Exercise data Block Start

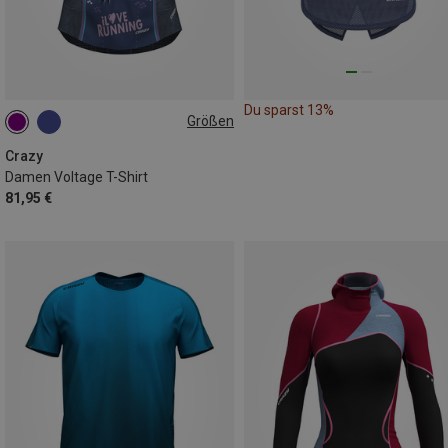
Du sparst 13%
Größen
XS
S
L
Crazy
Damen Voltage T-Shirt
81,95 €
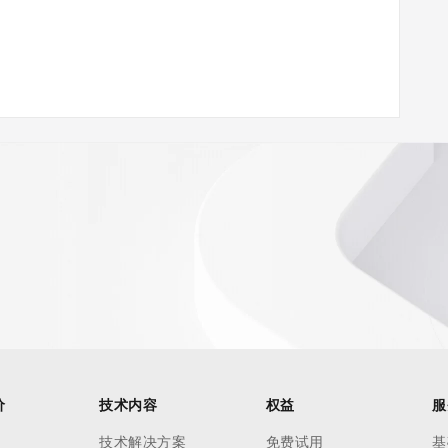
ann.org/wicf
65Z <<<
s://icann.org/epp
ed
rmational
价
技术内容
权益
服
Registry is
tes
技术解决方案
免费试用
基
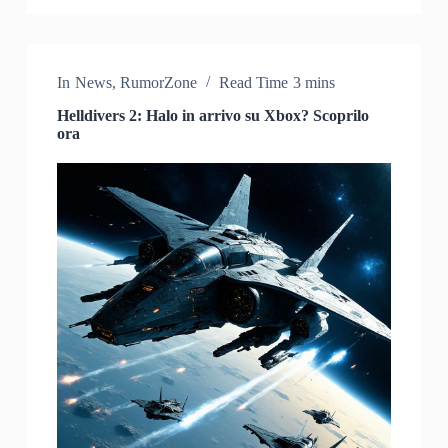
In
News
,
RumorZone
Read Time
3 mins
Helldivers 2: Halo in arrivo su Xbox? Scoprilo
ora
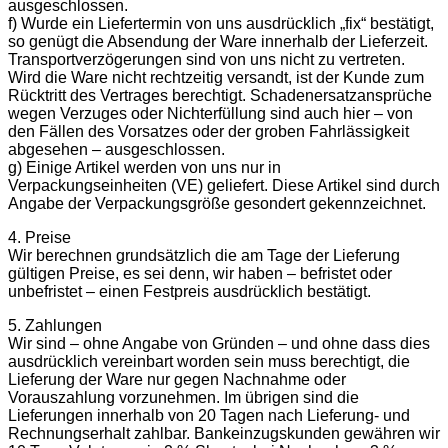
ausgeschlossen.
f) Wurde ein Liefertermin von uns ausdrücklich „fix“ bestätigt,
so genügt die Absendung der Ware innerhalb der Lieferzeit.
Transportverzögerungen sind von uns nicht zu vertreten.
Wird die Ware nicht rechtzeitig versandt, ist der Kunde zum
Rücktritt des Vertrages berechtigt. Schadenersatzansprüche
wegen Verzuges oder Nichterfüllung sind auch hier – von
den Fällen des Vorsatzes oder der groben Fahrlässigkeit
abgesehen – ausgeschlossen.
g) Einige Artikel werden von uns nur in
Verpackungseinheiten (VE) geliefert. Diese Artikel sind durch
Angabe der Verpackungsgröße gesondert gekennzeichnet.
4. Preise
Wir berechnen grundsätzlich die am Tage der Lieferung
gültigen Preise, es sei denn, wir haben – befristet oder
unbefristet – einen Festpreis ausdrücklich bestätigt.
5. Zahlungen
Wir sind – ohne Angabe von Gründen – und ohne dass dies
ausdrücklich vereinbart worden sein muss berechtigt, die
Lieferung der Ware nur gegen Nachnahme oder
Vorauszahlung vorzunehmen. Im übrigen sind die
Lieferungen innerhalb von 20 Tagen nach Lieferung- und
Rechnungserhalt zahlbar. Bankeinzugskunden gewähren wir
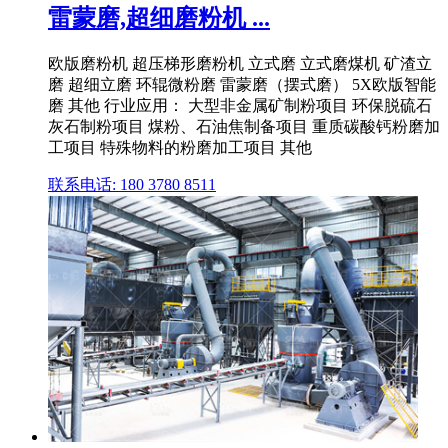
雷蒙磨,超细磨粉机 ...
欧版磨粉机 超压梯形磨粉机 立式磨 立式磨煤机 矿渣立
磨 超细立磨 环辊微粉磨 雷蒙磨（摆式磨） 5X欧版智能
磨 其他 行业应用： 大型非金属矿制粉项目 环保脱硫石
灰石制粉项目 煤粉、石油焦制备项目 重质碳酸钙粉磨加
工项目 特殊物料的粉磨加工项目 其他
联系电话: 180 3780 8511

Exercise data Block End

• _The task_
Output the records above exactly, omitting the pictures.

• _Response to the task_
Du sparst 13%
Größen
XS
S
L
Crazy
Damen Voltage T-Shirt
81,95 €
ann.org/wicf
65Z <<<
s://icann.org/epp
ed
rmational
价
技术内容
权益
服
Registry is
tes
技术解决方案
免费试用
基
In
News
,
RumorZone
Read Time
3 mins
Helldivers 2: Halo in arrivo su Xbox? Scoprilo
ora
ausgeschlossen.
f) Wurde ein Liefertermin von uns ausdrücklich „fix“ bestätigt,
so genügt die Absendung der Ware innerhalb der Lieferzeit.
Transportverzögerungen sind von uns nicht zu vertreten.
Wird die Ware nicht rechtzeitig versandt, ist der Kunde zum
Rücktritt des Vertrages berechtigt. Schadenersatzansprüche
wegen Verzuges oder Nichterfüllung sind auch hier – von
den Fällen des Vorsatzes oder der groben Fahrlässigkeit
abgesehen – ausgeschlossen.
g) Einige Artikel werden von uns nur in
Verpackungseinheiten (VE) geliefert. Diese Artikel sind durch
Angabe der Verpackungsgröße gesondert gekennzeichnet.
4. Preise
Wir berechnen grundsätzlich die am Tage der Lieferung
gültigen Preise, es sei denn, wir haben – befristet oder
unbefristet – einen Festpreis ausdrücklich bestätigt.
5. Zahlungen
Wir sind – ohne Angabe von Gründen – und ohne dass dies
ausdrücklich vereinbart worden sein muss berechtigt, die
Lieferung der Ware nur gegen Nachnahme oder
Vorauszahlung vorzunehmen. Im übrigen sind die
Lieferungen innerhalb von 20 Tagen nach Lieferung- und
Rechnungserhalt zahlbar. Bankeinzugskunden gewähren wir
雷蒙磨,超细磨粉机 ...
欧版磨粉机 超压梯形磨粉机 立式磨 立式磨煤机 矿渣立
磨 超细立磨 环辊微粉磨 雷蒙磨（摆式磨） 5X欧版智能
磨 其他 行业应用： 大型非金属矿制粉项目 环保脱硫石
灰石制粉项目 煤粉、石油焦制备项目 重质碳酸钙粉磨加
工项目 特殊物料的粉磨加工项目 其他
联系电话: 180 3780 8511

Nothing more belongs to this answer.